Running it with --debug
, I get:
2022-07-21T23:36:50Z DEBUG - zmq:send {'command': 'graphql', 'args': {'request_string': '\nmutation (\n $wFlows: [WorkflowID]!,\n $taskJob: String!,\n $eventTime: String,\n $messages: [[String]]\n) {\n message (\n workflows: $wFlows,\n taskJob: $taskJob,\n eventTime: $eventTime,\n messages: $messages\n ) {\n result\n }\n}\n', 'variables': {'wFlows': ['test-dev/run1'], 'taskJob': '60000101T0000Z/model_run/01', 'eventTime': '2022-07-21T23:36:50Z', 'messages': [['CRITICAL', 'failed/ERR']]}}, 'meta': {'prog': 'message', 'host': 'cmpnode-999', 'comms_method': 'zmq'}}
Traceback (most recent call last):
File "/home/sci123/miniconda3/envs/cylc-8.0rc3/bin/cylc", line 10, in <module>
sys.exit(main())
File "/home/sci123/miniconda3/envs/cylc-8.0rc3/lib/python3.9/site-packages/cylc/flow/scripts/cylc.py", line 675, in main
execute_cmd(command, *cmd_args)
File "/home/sci123/miniconda3/envs/cylc-8.0rc3/lib/python3.9/site-packages/cylc/flow/scripts/cylc.py", line 283, in execute_cmd
entry_point.resolve()(*args)
File "/home/sci123/miniconda3/envs/cylc-8.0rc3/lib/python3.9/site-packages/cylc/flow/terminal.py", line 226, in wrapper
wrapped_function(*wrapped_args, **wrapped_kwargs)

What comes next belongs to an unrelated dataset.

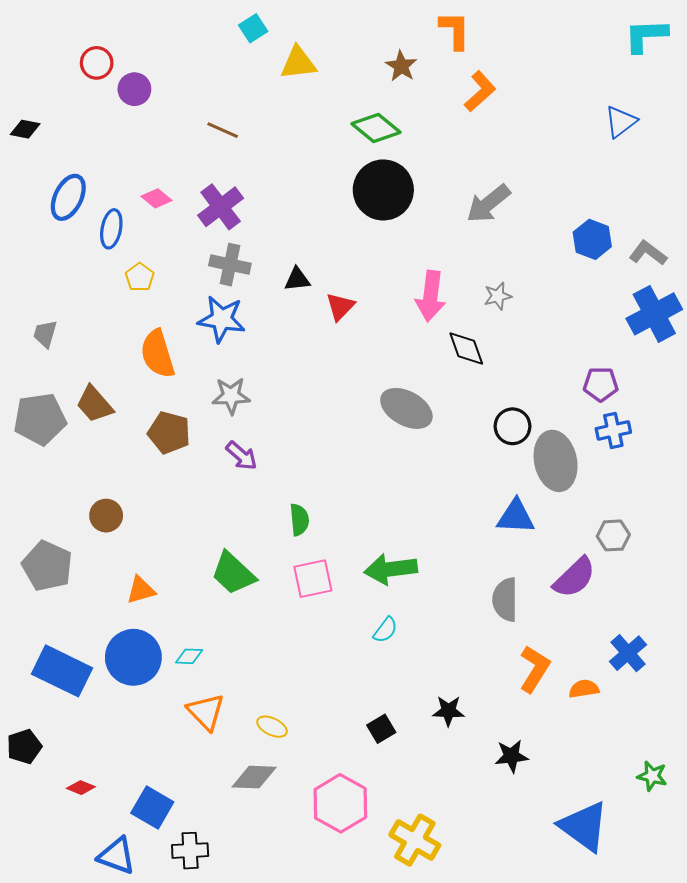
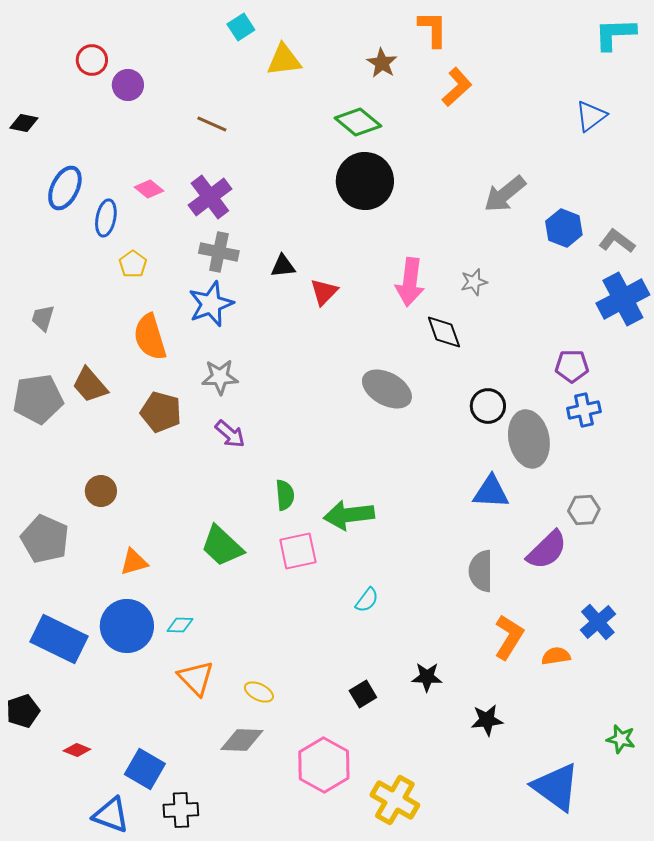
gray arrow: (488, 204) -> (505, 194), moved
blue star: (222, 319) -> (211, 304), turned -30
green arrow: (391, 569) -> (349, 515), moved

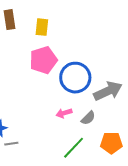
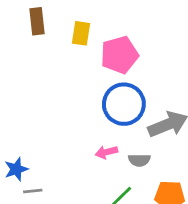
pink pentagon: (43, 60) -> (119, 55), moved
gray semicircle: (88, 118) -> (139, 160), turned 42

File "/home/sci123/miniconda3/envs/cylc-8.0rc3/lib/python3.9/site-packages/cylc/flow/scripts/message.py", line 173, in main
record_messages(workflow_id, task_job, messages)
File "/home/sci123/miniconda3/envs/cylc-8.0rc3/lib/python3.9/site-packages/cylc/flow/task_message.py", line 88, in record_messages
send_messages(workflow, task_job, messages, event_time)
File "/home/sci123/miniconda3/envs/cylc-8.0rc3/lib/python3.9/site-packages/cylc/flow/task_message.py", line 129, in send_messages
pclient('graphql', mutation_kwargs)
File "/home/sci123/miniconda3/envs/cylc-8.0rc3/lib/python3.9/site-packages/cylc/flow/network/client.py", line 253, in serial_request
self.loop.run_until_complete(task)
File "/home/sci123/miniconda3/envs/cylc-8.0rc3/lib/python3.9/asyncio/base_events.py", line 647, in run_until_complete
return future.result()
File "/home/sci123/miniconda3/envs/cylc-8.0rc3/lib/python3.9/site-packages/cylc/flow/network/client.py", line 198, in async_request
self.timeout_handler()
File "/home/sci123/miniconda3/envs/cylc-8.0rc3/lib/python3.9/site-packages/cylc/flow/network/client.py", line 317, in _timeout_handler
raise CylcError(
where the error text is the same about it not running any more, but moved to a slightly different adddress.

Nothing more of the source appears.